Woman made Noel Clarke allegations after years of ‘guilt’, court told

By Nina Massey, PA Law Correspondent

A woman who told The Guardian that Noel Clarke allegedly groped her came forward after years of “guilt” over watching how he behaved with other women, the High Court has heard.

Gina Powell, who was part of Clarke’s production company Unstoppable between 2014 and 2017, alleges the actor groped her in an elevator, exposed himself to her in a car and brushed off concerns about his sexual behaviour towards other women.

She also told the court in London that the 49-year-old kept a hard drive of naked pictures of others.

Ms Powell is giving evidence in Clarke’s legal claim against Guardian News and Media (GNM).

He is suing the publisher of the Guardian over seven articles and a podcast, including an article in April 2021 that said 20 women who knew him professionally had come forward with allegations of misconduct.

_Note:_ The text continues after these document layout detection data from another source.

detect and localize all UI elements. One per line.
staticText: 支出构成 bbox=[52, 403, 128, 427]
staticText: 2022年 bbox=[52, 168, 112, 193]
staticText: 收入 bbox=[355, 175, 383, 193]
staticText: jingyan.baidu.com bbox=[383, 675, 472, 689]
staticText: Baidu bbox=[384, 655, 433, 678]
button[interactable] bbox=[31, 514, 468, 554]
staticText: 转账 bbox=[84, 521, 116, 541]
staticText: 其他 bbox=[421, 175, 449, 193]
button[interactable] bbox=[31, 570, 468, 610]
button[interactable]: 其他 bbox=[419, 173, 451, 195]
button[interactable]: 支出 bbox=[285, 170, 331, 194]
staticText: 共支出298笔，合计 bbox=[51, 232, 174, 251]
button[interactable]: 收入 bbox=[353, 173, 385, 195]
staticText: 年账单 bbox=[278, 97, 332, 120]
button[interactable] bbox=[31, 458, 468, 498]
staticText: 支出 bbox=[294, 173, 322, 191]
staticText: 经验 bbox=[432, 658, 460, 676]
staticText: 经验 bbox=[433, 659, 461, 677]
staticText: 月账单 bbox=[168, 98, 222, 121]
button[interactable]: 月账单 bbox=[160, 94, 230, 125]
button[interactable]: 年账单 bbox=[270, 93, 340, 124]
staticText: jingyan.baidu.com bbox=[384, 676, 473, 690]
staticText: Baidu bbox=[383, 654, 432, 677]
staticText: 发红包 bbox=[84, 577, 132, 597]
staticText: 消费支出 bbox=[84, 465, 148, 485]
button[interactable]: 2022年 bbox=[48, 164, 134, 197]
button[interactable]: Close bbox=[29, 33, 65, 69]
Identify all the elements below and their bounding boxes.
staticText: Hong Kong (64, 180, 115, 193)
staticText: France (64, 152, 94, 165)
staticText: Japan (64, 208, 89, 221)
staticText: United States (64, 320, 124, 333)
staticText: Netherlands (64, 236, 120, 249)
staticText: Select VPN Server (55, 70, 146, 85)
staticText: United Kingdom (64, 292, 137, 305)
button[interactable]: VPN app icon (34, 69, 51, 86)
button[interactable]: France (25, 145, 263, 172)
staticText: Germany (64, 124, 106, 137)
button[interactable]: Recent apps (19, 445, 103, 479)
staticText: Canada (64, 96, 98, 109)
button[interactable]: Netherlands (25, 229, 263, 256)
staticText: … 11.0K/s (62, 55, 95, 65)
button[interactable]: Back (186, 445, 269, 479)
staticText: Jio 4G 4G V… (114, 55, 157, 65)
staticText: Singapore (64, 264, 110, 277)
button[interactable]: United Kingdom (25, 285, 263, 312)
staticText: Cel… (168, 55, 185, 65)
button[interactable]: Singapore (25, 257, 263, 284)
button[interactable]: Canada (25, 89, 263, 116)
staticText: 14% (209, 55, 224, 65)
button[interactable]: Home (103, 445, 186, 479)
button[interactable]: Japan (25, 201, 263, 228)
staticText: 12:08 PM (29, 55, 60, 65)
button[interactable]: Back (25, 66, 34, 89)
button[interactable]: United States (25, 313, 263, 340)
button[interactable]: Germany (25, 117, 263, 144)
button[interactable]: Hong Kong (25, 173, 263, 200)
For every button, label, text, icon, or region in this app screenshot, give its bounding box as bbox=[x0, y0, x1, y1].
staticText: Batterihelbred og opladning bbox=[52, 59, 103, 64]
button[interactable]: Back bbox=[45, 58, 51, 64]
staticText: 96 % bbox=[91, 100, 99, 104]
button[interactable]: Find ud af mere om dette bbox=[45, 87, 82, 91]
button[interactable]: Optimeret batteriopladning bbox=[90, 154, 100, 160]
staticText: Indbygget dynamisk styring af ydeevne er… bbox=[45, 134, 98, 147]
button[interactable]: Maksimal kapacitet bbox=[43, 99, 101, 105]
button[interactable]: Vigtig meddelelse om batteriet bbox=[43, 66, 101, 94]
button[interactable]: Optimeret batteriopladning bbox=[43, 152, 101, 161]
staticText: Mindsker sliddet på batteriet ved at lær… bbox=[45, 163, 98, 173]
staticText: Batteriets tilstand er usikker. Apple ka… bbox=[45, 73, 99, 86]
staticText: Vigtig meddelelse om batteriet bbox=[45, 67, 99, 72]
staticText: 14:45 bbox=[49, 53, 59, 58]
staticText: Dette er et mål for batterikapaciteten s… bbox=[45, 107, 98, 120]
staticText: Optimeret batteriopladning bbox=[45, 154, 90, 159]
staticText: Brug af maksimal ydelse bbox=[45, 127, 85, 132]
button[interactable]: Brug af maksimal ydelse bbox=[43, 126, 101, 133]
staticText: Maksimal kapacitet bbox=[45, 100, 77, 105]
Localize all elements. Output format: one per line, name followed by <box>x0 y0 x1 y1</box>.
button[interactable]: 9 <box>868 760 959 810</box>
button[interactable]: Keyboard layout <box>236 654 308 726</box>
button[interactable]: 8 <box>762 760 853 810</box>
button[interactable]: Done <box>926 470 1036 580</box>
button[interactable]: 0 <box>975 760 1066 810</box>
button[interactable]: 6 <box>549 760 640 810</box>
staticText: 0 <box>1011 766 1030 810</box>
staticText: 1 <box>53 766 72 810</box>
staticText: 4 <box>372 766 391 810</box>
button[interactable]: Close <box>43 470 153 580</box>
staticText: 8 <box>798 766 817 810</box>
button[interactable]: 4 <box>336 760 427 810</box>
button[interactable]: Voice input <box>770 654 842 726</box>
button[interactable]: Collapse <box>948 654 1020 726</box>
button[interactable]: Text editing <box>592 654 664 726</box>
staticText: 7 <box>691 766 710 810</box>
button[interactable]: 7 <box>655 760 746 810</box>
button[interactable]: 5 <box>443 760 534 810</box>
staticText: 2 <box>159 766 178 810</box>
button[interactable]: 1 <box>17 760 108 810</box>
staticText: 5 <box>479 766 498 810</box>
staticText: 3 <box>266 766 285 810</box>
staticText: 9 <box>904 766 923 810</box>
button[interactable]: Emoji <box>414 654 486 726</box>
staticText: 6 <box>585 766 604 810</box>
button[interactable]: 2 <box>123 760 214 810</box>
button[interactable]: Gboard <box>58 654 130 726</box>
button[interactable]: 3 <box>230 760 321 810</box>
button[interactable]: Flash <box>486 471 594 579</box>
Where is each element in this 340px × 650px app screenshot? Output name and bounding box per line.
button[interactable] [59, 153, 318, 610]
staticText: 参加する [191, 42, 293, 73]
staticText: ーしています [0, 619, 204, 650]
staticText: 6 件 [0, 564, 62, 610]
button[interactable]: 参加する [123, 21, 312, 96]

Clarke denies the allegations, while GNM is defending its reporting as being both true and in the public interest.

 

He claims several people who have made allegations against him are part of a conspiracy to defame him.

On Wednesday, Philip Williams, for Clarke, asked Ms Powell if she had “supplied” an anonymous email address she set up to others, so they could make allegations against the Doctor Who star.

He said: “You were doing everything you could to get as many people as possible to come forward, and you embellished in the emails, didn’t you?”

Ms Powell denied this, adding: “I don’t remember sending specific email addresses. It wasn’t that I knew they had an axe to grind.

“As a woman you can tell when another woman is uncomfortable.

“And there were so many, many women throughout the years who were like that.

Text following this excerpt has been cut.